Research on vildagliptin's efficacy, safety, and optimal use is an active area of investigation, with researchers exploring its potential in combination with other diabetes medications like metformin or GLP-1 agonists.
To optimize your vildagliptin research, consider using tools like PubCompare.ai, which can help you identify the most reproducible and accurate protocols from literature, preprints, and patents.
This can be especially useful when working with related compounds like STZ (streptozotocin, a chemical used to induce diabetes in animal models) or EGLP-35K (a GLP-1 ELISA kit).
By incorporating insights from the latest research and leveraging smart tools like PubCompare.ai, you can ensure your vildagliptin studies are efficient, accurate, and aligned with the latest scientific advancements in diabetes management.
Whether you're exploring vildagliptin's mechanisms, efficacy, or safety profile, a comprehensive understanding of this DPP-4 inhibitor and related compounds can lead to breakthroughs in type 2 diabetes treatment.
It works by increasing levels of incretins, hormones that stimulate insulin production and reduce glucagon secretion.
This leads to improved glycemic control and a reduced risk of hypoglycemia (low blood sugar) in patients with type 2 diabetes.
Vildagliptin is closely related to other DPP-4 inhibitors like sitagliptin, which share similar mechanisms of action and therapeutic benefits.
Research on vildagliptin's efficacy, safety, and optimal use is an active area of investigation, with researchers exploring its potential in combination with other diabetes medications like metformin or GLP-1 agonists.
To optimize your vildagliptin research, consider using tools like PubCompare.ai, which can help you identify the most reproducible and accurate protocols from literature, preprints, and patents.
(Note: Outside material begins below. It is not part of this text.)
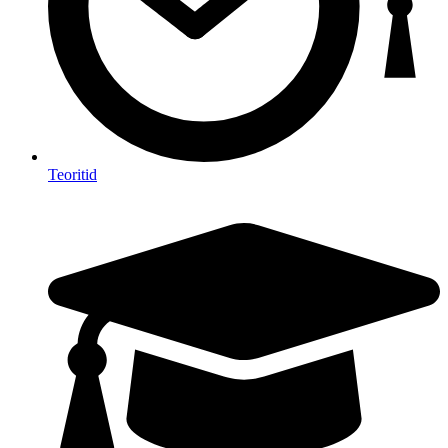
Teoritid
This can be especially useful when working with related compounds like STZ (streptozotocin, a chemical used to induce diabetes in animal models) or EGLP-35K (a GLP-1 ELISA kit).
By incorporating insights from the latest research and leveraging smart tools like PubCompare.ai, you can ensure your vildagliptin studies are efficient, accurate, and aligned with the latest scientific advancements in diabetes management.
Whether you're exploring vildagliptin's mechanisms, efficacy, or safety profile, a comprehensive understanding of this DPP-4 inhibitor and related compounds can lead to breakthroughs in type 2 diabetes treatment.